Down at the bottom with the two Republicans in the just released survey is our own Dannel Malloy with 29 percent approving of his governorship and 64 percent disapproving. This gives Malloy the added distinction of being the most unpopular Democratic governor in the nation.

Cuomo, without the headline-grabbing problems of the other Tri-staters, tied with Asa Hutchinson of Arkansas at a 60 percent approval rating but his higher disapproval number, 30 percent to Hutchinson’s 23, kept him just out of the top 10 most popular governors. This still made Cuomo the most popular Democratic governor in the nation, as the 10 most popular were all Republicans, most of them of the fiscally conservative persuasion. 

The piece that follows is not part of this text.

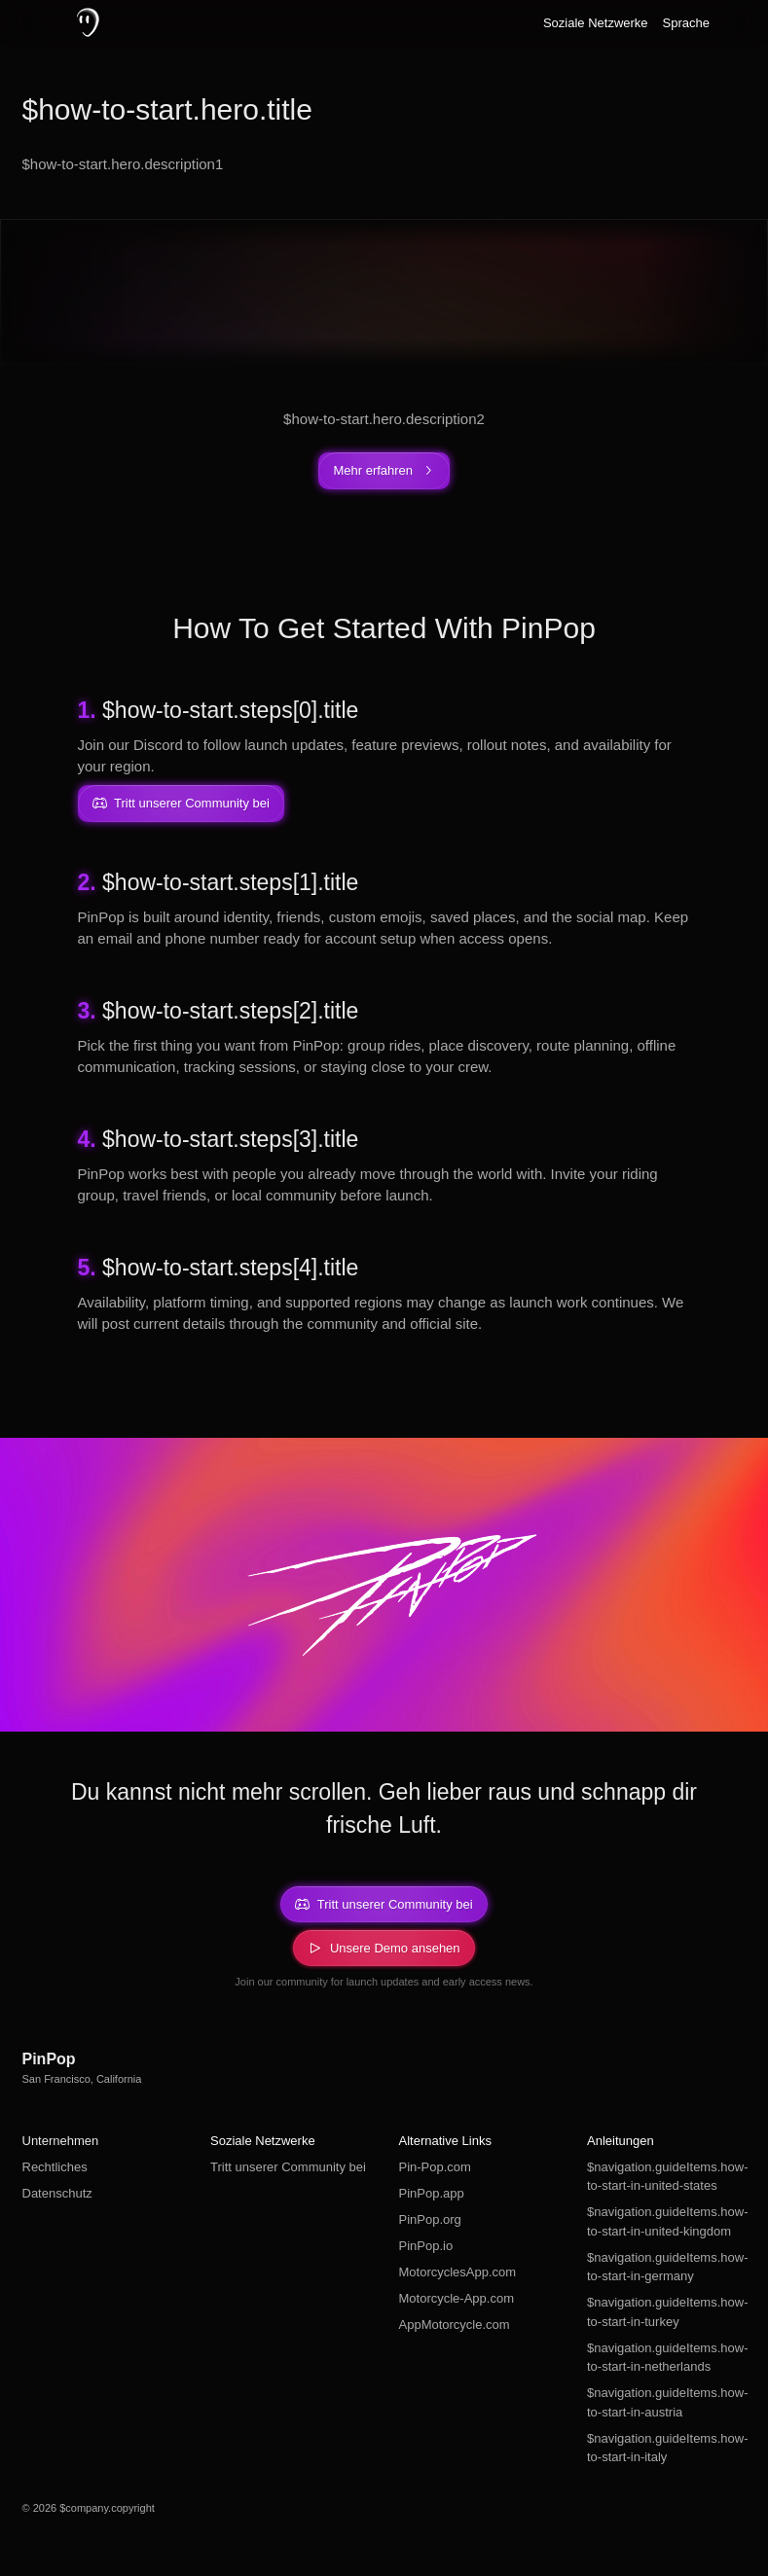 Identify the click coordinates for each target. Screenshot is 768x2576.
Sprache (686, 23)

It is interesting to note that the popular Cuomo’s legislature passed a New York state budget in April, while Connecticut is aiming, rather gingerly, for a budget vote later this month, and Christie’s state budget deal was made in early July. 

But for Christie, it came too late — right after that July 4 photo of him sunning his ample self at a Jersey beach closed to the less privileged public by the lack of a budget. A budget was passed quickly after the photo appeared, but Christie’s earlier issues, like the vengeful closing a the Washington Bridge and his absences from New Jersey to seek the presidency have done him in. Last week, he was booed at a Mets game when he caught a foul ball.

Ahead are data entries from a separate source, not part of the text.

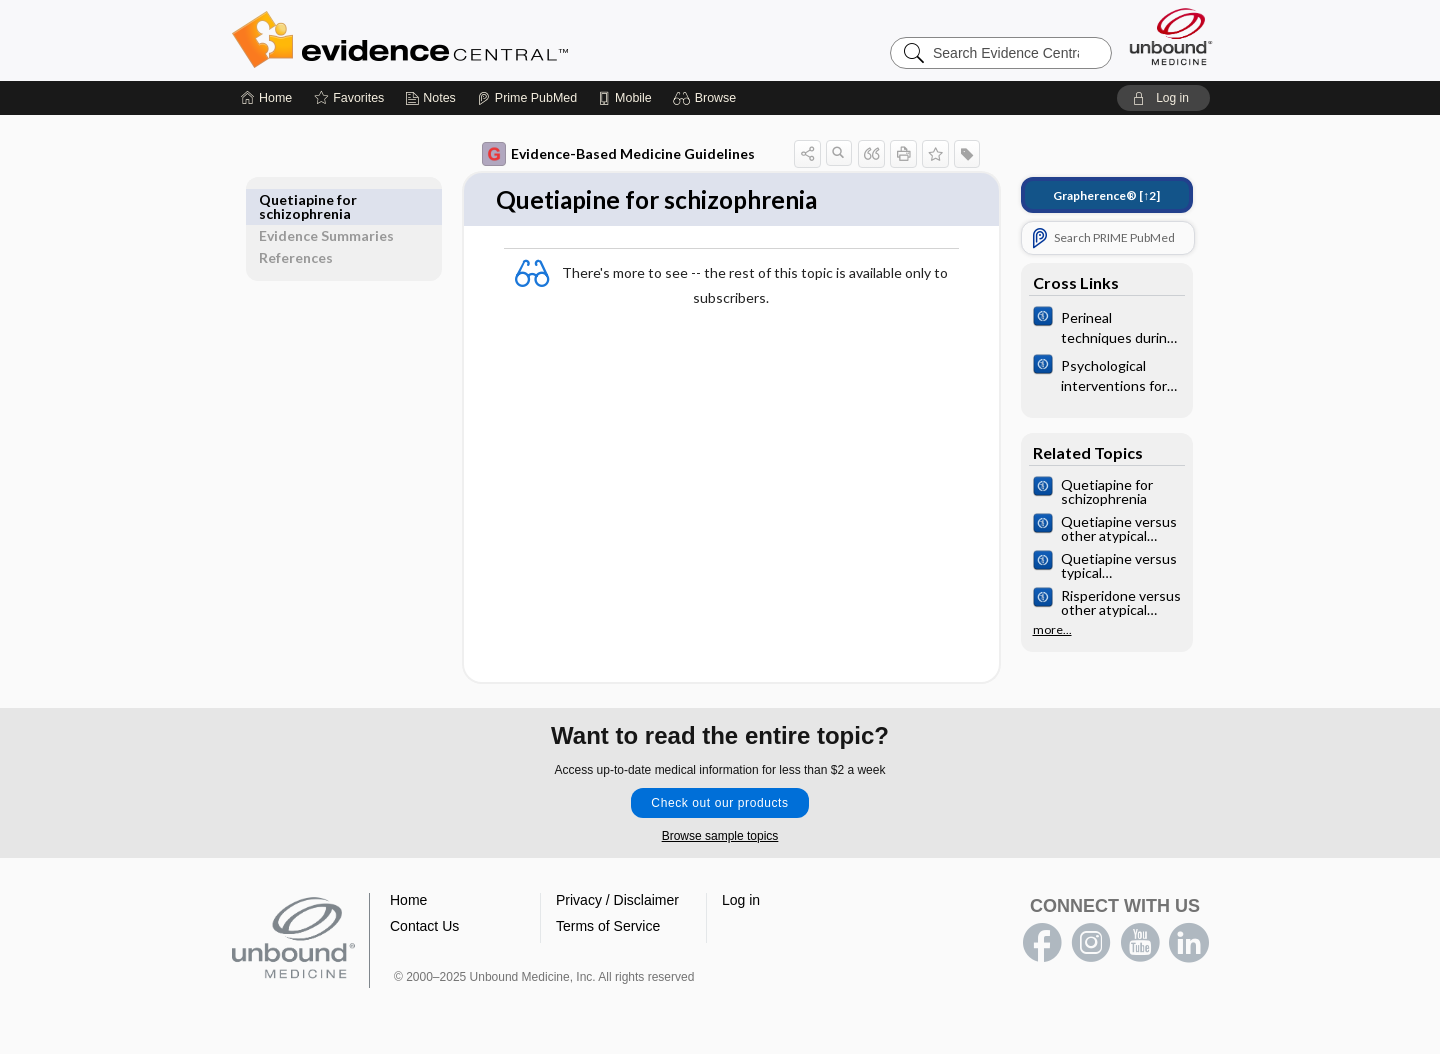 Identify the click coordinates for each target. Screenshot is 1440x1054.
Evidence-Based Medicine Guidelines (604, 154)
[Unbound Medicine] (1171, 36)
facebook (1042, 944)
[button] (707, 98)
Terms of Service (608, 927)
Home (408, 901)
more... (1038, 630)
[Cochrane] (1093, 326)
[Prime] (527, 98)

The governor of our neighbor to the north, Charlie Baker, a Republican in the William Weld/Mitt Romney Massachusetts mold, is the nation’s most loved governor, in the opinion of the state’s voters, with an approval rating of 71 percent and the disapproval of only 17 percent. Another moderate, anti-Trumper, Maryland’s Larry Hogan, was second, at 68 percent.

Two other New England Republicans, Chris Sununu in New Hampshire and Vermont’s Phil Scott, did well, with ratings of 62 and 57 percent. 

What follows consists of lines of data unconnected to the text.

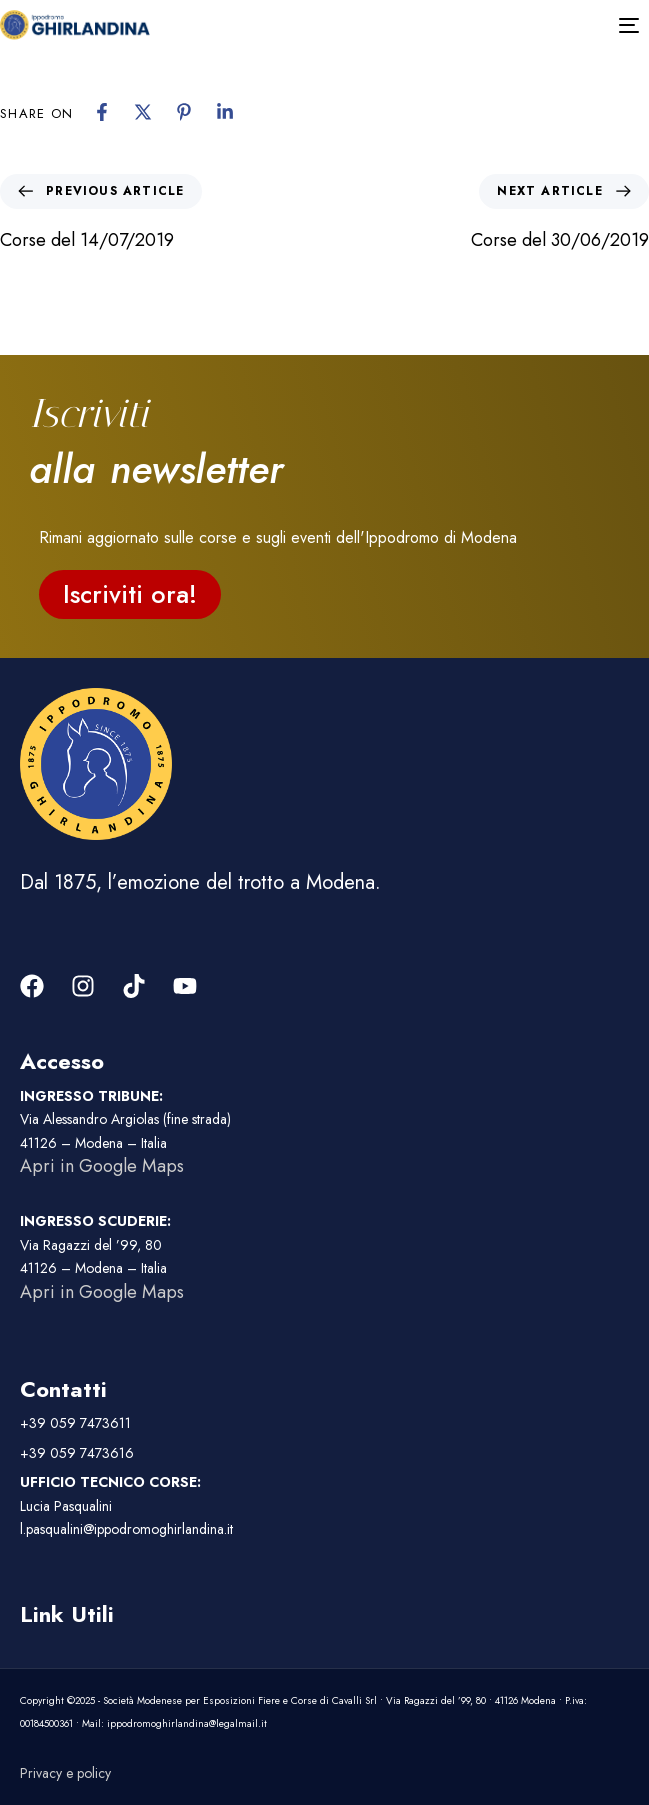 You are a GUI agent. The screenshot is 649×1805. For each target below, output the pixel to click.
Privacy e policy (65, 1773)
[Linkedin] (225, 112)
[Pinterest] (184, 112)
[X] (143, 112)
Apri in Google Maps (102, 1166)
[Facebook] (102, 112) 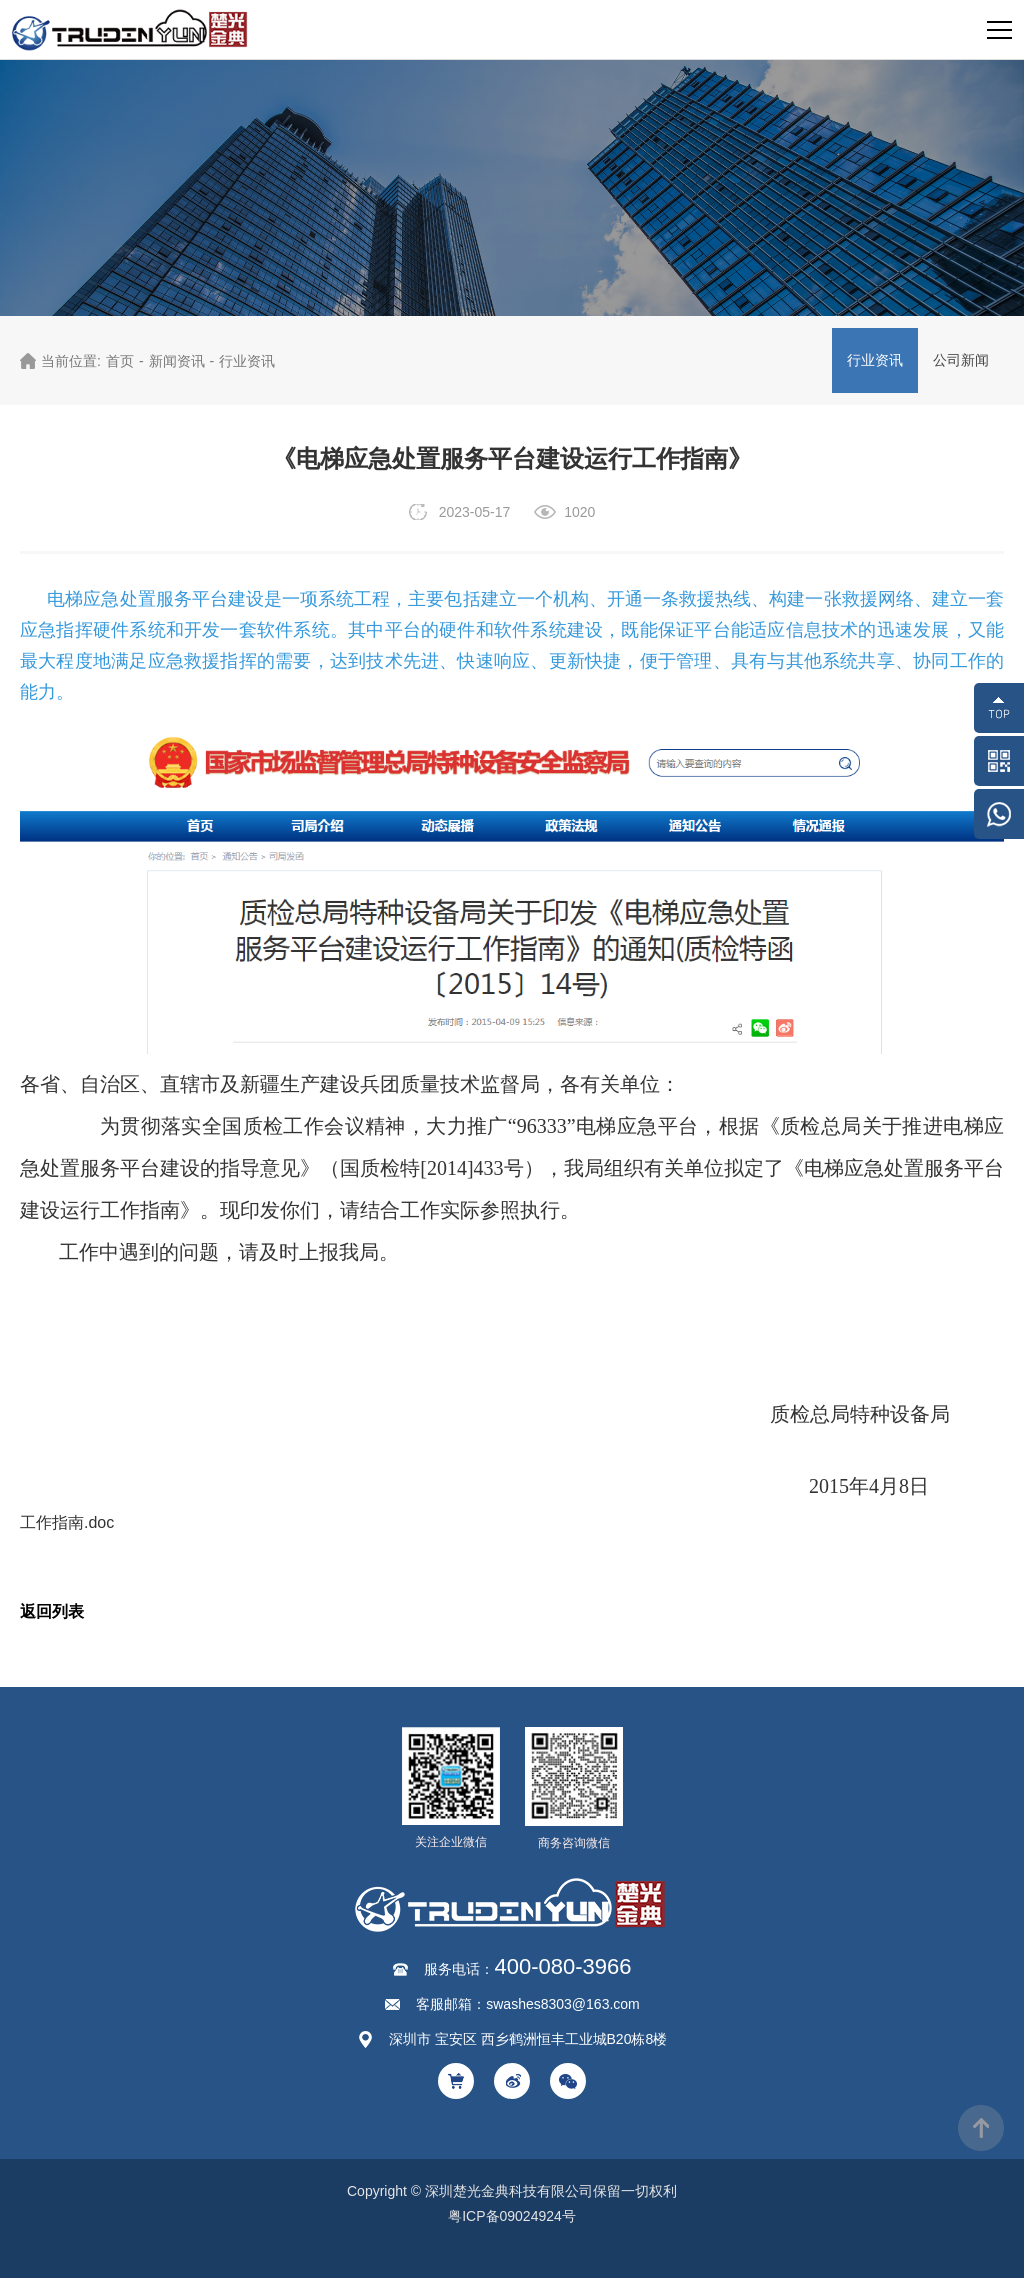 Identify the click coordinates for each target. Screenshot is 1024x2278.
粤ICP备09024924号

Maine’s controversial and loudmouthed governor, Paul LePage, who has managed to offend many groups without regard for race, creed, color or sexual preference, still managed a 47 percent approval rating while Gina Raimondo, the Rhode Island Democrat, was second lowest in the region at 43 percent, probably because of her success at pension reform for unionized state employees and battles with unionized teachers in Democratic Rhode Island.

The other Republicans in the top 10 along with the aforementioned governors of Massachusetts, Maryland, Vermont and Arkansas were Matt Mead of Wyoming, Doug Burgum of North Dakota, Dennis Daugaard of South Dakota, Kay Evey of Alabama, Brian Sandoval of Nevada, Gary Herbert of Utah and Bill Haslan of Tennessee. 

Also noteworthy were the ratings of some of the nation’s better known governors. John Kasich of Ohio, an independent minded Republican, has a comfortable, 57 percent approval rating; Jerry Brown, governor of a state larger than many nations, is on the plus side at 52 percent and Scott Walker, last year’s hero governor of Wisconsin to many conservatives, is struggling with a 43 percent rating.

And lastly, a question. Is there a future president or two in this crowd? A governor might be a refreshing change.